5. Improved code reuse: By offering a standardized method of
storing and accessing information, symbol tables can be utilized
to increase the reuse of code across multiple projects.
6. Symbol tables can be used to facilitate easy access to and
examination of a program’s state during execution, enhancing
debugging by making it simpler to identify and correct mistakes.
Disadvantages of Symbol Table
1. Increased memory consumption: Systems with low memory
resources may suffer from symbol tables’ high memory
requirements.
2. Increased processing time: The creation and processing of
symbol tables can take a long time, which can be problematic in
systems with constrained processing power.

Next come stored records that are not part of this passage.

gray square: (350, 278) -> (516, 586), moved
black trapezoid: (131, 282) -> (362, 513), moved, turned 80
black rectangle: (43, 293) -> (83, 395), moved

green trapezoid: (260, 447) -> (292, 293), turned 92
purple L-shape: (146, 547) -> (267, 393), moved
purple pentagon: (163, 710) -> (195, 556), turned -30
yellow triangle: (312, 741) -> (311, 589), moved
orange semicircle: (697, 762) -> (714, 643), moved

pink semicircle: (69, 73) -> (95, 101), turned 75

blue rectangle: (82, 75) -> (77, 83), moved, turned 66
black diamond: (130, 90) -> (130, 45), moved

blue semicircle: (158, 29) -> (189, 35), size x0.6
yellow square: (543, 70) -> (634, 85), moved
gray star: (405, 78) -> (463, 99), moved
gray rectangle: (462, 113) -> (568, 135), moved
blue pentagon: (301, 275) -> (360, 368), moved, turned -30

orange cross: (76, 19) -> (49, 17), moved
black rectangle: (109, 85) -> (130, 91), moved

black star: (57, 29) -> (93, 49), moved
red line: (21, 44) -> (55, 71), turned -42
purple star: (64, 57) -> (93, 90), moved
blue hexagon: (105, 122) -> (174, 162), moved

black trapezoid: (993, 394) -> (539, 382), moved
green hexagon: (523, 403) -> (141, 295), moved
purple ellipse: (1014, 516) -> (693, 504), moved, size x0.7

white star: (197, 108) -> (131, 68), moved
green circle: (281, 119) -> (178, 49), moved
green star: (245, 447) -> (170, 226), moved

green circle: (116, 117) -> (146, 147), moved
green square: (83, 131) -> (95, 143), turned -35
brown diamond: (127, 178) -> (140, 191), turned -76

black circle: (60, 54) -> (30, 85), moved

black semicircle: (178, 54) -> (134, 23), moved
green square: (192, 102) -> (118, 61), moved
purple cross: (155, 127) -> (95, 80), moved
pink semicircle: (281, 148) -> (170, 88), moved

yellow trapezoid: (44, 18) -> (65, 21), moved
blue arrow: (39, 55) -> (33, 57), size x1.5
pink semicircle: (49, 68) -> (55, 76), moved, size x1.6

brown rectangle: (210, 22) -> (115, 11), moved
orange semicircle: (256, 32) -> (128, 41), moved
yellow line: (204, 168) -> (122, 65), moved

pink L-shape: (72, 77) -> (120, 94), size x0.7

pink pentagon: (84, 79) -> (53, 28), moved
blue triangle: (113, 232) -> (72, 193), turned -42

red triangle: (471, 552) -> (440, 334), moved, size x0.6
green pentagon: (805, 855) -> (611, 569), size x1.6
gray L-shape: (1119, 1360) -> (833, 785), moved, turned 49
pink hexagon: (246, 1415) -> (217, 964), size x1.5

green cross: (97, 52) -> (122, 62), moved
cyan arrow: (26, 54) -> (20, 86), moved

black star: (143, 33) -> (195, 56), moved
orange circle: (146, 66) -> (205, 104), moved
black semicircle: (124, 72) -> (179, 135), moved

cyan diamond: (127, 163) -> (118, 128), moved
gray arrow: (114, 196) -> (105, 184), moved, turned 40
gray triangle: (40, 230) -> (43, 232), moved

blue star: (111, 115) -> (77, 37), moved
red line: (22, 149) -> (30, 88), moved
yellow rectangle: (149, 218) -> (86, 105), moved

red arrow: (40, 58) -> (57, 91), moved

3. Complexity: Developers who are not familiar with compiler
design may find symbol tables difficult to construct and
maintain.
4. Limited scalability: Symbol tables may not be appropriate for
large-scale projects or applications that require o the
management of enormous amounts of data due to their limited
scalability.
5. Upkeep: Maintaining and updating symbol tables on a regular
basis can be time- and resource-consuming.
6. Limited functionality: It’s possible that symbol tables don’t offer
all the features a developer needs, and therefore more tools or
libraries will be needed to round out their capabilities.
Applications of Symbol Table
1. Resolution of variable and function names: Symbol tables are
used to identify the data types and memory locations of
variables and functions as well as to resolve their names.
2. Resolution of scope issues: To resolve naming conflicts and
ascertain the range of variables and functions, symbol tables are
utilized.
3. Symbol tables, which offer quick access to information such as
memory locations, are used to optimize code execution.
4. Code generation: By giving details like memory locations and
data kinds, symbol tables are utilized to create machine code
from source code.
5. Error checking and code debugging: By supplying details about
the status of a program during execution, symbol tables are
used to check for faults and debug code.
6. Code organization and documentation: By supplying details
about a program’s structure, symbol tables can be used to
organize code and make it simpler to understand.